This is a static archive of our old Q&A Site. Please post any new questions and answers at ask.wireshark.org.

tvb_composite problem

0

Hello,

I have the following problem. My dissector needs to rebuild a new tvb. A better description would be, I need to cut out some data and send it to the next dissector.

As Example....

02 02 02 02 02 02 02 02 02 02 02 02 02 02 02 02
02 02 02 02 02 02 02 02 02 02 02 02 02 02 02 02
11 11 11 11 11 11 22 22 22 22 22 22 33 33 44 44             I
10 01 00 00 00 aa c2 bc cd ef ed fe 15 18 1d d2
44 44 44 44 44 44 44 44 44 44 44 44 44 44 44 44            II
10 01 00 00 00 aa c2 bc cd ef ed fe 15 18 1d d3
....

the first to lines are some other protocol data (my protocol) 11, 22 and 33 are the ethernet header 44 the ip header

what I now need to do is to cut out line I and II, reasamble it an send it to the next dissector (ethernet).

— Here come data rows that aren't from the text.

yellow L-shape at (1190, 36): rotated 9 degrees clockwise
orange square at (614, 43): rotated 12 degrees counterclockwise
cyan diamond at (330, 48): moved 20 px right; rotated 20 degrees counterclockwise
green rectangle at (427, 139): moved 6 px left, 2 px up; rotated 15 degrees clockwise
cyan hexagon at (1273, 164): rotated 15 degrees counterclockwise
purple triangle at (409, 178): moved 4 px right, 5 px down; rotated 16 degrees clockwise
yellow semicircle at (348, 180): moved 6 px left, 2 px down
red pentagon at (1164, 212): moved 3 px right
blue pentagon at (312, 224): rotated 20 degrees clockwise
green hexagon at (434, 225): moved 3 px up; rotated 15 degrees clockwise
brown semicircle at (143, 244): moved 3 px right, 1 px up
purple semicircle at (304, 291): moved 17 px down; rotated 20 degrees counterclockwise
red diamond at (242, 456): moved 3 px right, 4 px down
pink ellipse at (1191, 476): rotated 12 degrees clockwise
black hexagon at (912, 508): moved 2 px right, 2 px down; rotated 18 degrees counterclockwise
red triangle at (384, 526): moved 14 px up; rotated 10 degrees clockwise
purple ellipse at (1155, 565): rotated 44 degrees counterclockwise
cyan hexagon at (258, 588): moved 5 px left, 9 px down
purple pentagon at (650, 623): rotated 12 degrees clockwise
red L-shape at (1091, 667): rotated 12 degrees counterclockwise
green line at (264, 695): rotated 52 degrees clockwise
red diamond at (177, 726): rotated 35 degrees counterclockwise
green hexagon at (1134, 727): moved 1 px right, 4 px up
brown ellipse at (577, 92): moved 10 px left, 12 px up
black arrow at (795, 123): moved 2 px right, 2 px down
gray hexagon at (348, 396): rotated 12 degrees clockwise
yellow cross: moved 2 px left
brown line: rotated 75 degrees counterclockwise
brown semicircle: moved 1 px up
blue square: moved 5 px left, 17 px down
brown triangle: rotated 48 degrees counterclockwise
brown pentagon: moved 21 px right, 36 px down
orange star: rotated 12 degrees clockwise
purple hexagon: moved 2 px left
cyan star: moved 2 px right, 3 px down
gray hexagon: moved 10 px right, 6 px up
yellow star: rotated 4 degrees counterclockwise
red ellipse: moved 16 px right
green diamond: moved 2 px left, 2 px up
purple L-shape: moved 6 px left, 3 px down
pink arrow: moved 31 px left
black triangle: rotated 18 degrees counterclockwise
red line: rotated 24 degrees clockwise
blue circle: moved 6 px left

I found the solution in building a composite buffer. The real code looks a little bit different but for the data above it would like this.

tvbuff_t *new_tvb;
tvbuff_t *tvb_sub1;
tvbuff_t *tvb_sub2;

new_tvb = tvb_new_composite();


tvb_sub1 = tvb_new_subset(tvb, 32, 16, 16);
tvb_sub2 = tvb_new_subset(tvb, 64, 16, 16);


tvb_composite_append(new_tvb, tvb_sub1);
tvb_composite_append(new_tvb, tvb_sub2);


tvb_composite_finalize(new_tvb);


call_dissector(handle_eth, timing_tvb, pinfo, tree);

The handle_eth is set with

handle_eth = find_dissector("eth");

No the problem…. With Ethernet everything is fine. Then the Ethernet dissector sends it to IP dies because of wrong data. When I look at the data IP gets I see that IP do not get the right data. It should be

  44 44 44 44 44 44 44 44 44 …..

but it is

 44 10 01 00 00 00 aa c2 …..

That shows me that the composite buffer is not working the right way. I found some old mailing lists entries (the newest was 2011) with composite buffer problems.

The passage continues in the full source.